Ofegante, exibindo imagens cuidadosamente erráticas, com a câmera tremendo e emulando os movimentos típicos da transa e enquadrando as faces corporais íntimas de modo peculiar, sob ângulos onde não se vê qualquer outra coisa. Thanatomorphose de Éric Falardeau mostra logo no início um dos seus dois temas, para explicitar o segundo logo após a intro citada, exibindo o casal após o sexo, interagindo enquanto o homem se fere com um prego no chão, passando a gritar loucamente, exibindo seu escasso traquejo para a atuação dramatúrgica minimamente aceitável.

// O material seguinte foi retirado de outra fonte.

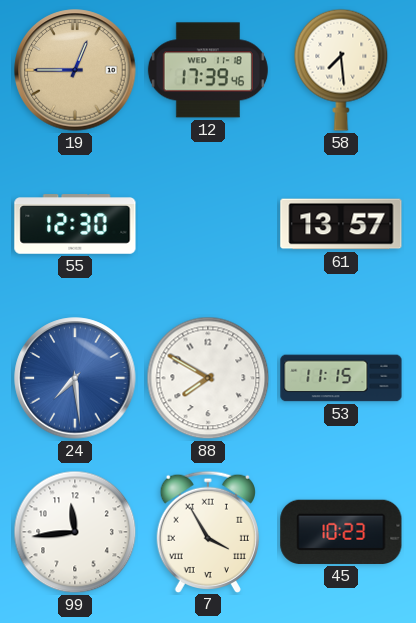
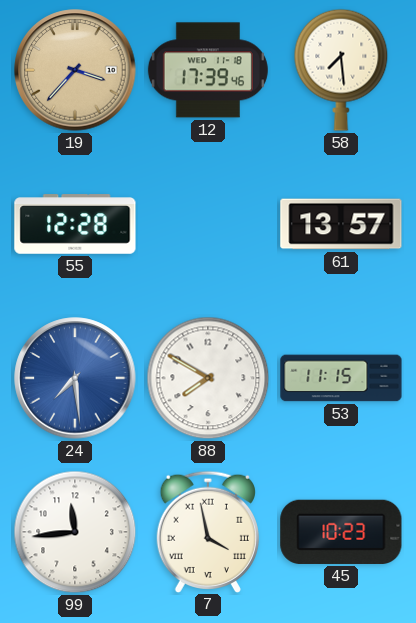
19: 12:45 -> 3:37
55: 12:30 -> 12:28
7: 3:55 -> 3:58
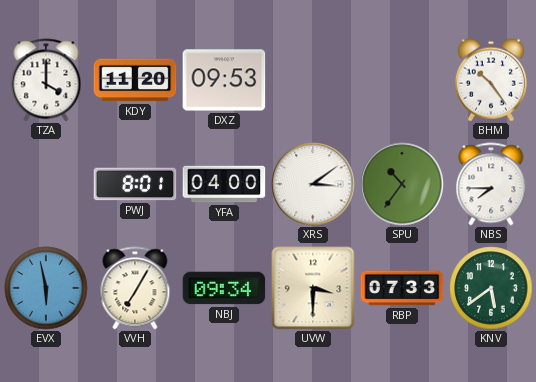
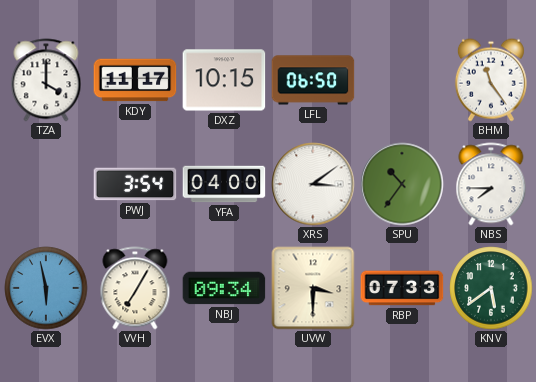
KDY: 11:20 -> 11:17
DXZ: 09:53 -> 10:15
LFL: none -> 06:50
BHM: 10:24 -> 11:24
PWJ: 8:01 -> 3:54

A câmera de Falardeau não tem qualquer pudor em mostrar nudez, ao contrário, ela parece caçá-la, vista a naturalidade como tal estado é retratado. Sua abordagem remete também ao bondage, uma vez que se preocupa em enquadrar tanto a naturalidade do sexo quanto a existência da dor, mesclando e tornando-as parte de um todo, de uma simbiose onde não mais consegue distinguir uma da outra. O nível desta “obsessão” é ainda mais elevado com o decorrer da trama. A personagem de Émile Beaudry começa a ver suas unhas descolarem e sangrarem levemente – o processo que correra toda a história vai ganhando seus estágios iniciais.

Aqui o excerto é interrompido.